Friday, March 25, 2016
recent read; Dark Melody of Madness
Dark Melody of Madness by Cornell Woolrich
Woolrich is known for his mystery, crime and noir stories. In this collection of four novellas, we see a side not often shown - Woolrich working in the supernatural & horror milieu.
"Graves for the Living" tells an updated (for the 1930s) tale of Poe-esque obsession with premature burial. After his father is buried alive, a boy becomes obsessed with protecting himself from premature burial. As an adult, the man stumbles on a graveyard cult where people are temporarily buried alive to overcome their fear. He is left with a choice of joining the cult or being executed by the cult to protect their secret activities. He chooses membership. Of course, things go wrong when his girlfriend gets involved. Technically, there is nothing supernatural in this story, but the story fits better under a horror banner or a "tale of terror" banner than any other classification.
"Dark Melody of Madness" brings us a step closer to the the supernatural. The main plot element, from a high level, isn't that far removed from "Graves for the Living" - a musician gets caught in a cult and chooses to join rather than die. This time around, however, the cult is a voodoo cult. And the musician steals their ceremonial song. The song becomes his signature hit on the nightclub circuit of New Orleans. The voodoo priest, Papa Benjamin, puts a curse on the man. Or is it all in the protagonist's mind? This story was adapted for the television series THRILLER under the title "Papa Benjamin" and has sometimes been reprinted under that title.
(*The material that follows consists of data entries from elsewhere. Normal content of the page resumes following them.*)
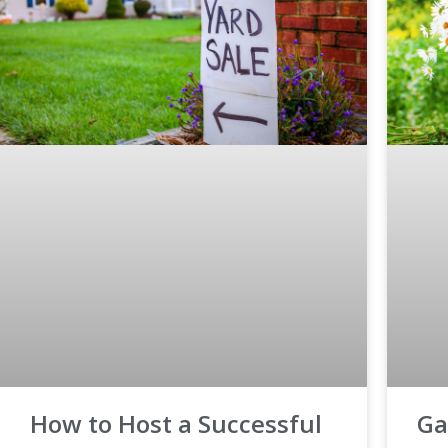
How to Host a Successful
Ga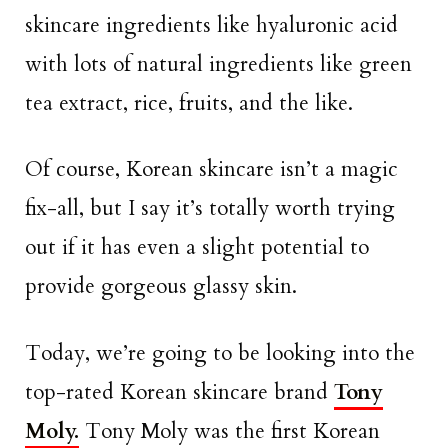
skincare ingredients like hyaluronic acid
with lots of natural ingredients like green
tea extract, rice, fruits, and the like.
Of course, Korean skincare isn’t a magic
fix-all, but I say it’s totally worth trying
out if it has even a slight potential to
provide gorgeous glassy skin.
Today, we’re going to be looking into the
top-rated Korean skincare brand
Tony
Moly.
Tony Moly was the first Korean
"I'm Dangerous Tonight" is the most plot ambitious of this collection. And it has the most direct supernatural element. One night in Paris, a demonic entity visits a fashion designer and leaves its cape behind. The seamstress uses the cape's material in a new dress. But contact with the demonic material causes evil thoughts of murder and mayhem, some of which are acted upon by hapless wearers of the dress. The plot then follows the dress, and an American detective whose path keeps crossing the dress as he tries to take down an international narcotics smuggler. Murder, mayhem, demons, drug gangsters, trans-Atlantic ship voyage, night clubs. I also thought some of the violent imagery - imagined and acted on - were quite shocking for something from 1937.
This is a case where the whole is greater than the sum of its parts. Anyone else trying to weave all these plot elements together probably would be left with a jumbled mess. Under Woolrich's pen, it all feels seamless. This was my favorite of these four novellas.
"Jane Brown's Body" was another surprise. This time, Woolrich tackled the "Weird Menace" genre. The tropes are all here - a mad scientist, an isolated lair in the deep woods, and beauty in distress, and our happy-go-lucky, rakish pilot of fortune, (Bad) Penny O'Shaughnessy.
This collection also starts off with a good introduction by crime writer and editor, Bill Pronzini.
I liked these stories a lot. Woolrich definitely puts his own stamp on this territory. He imparts frenetic, frantic desperation of panicked protagonists in a way that sweeps a reader along for the ride.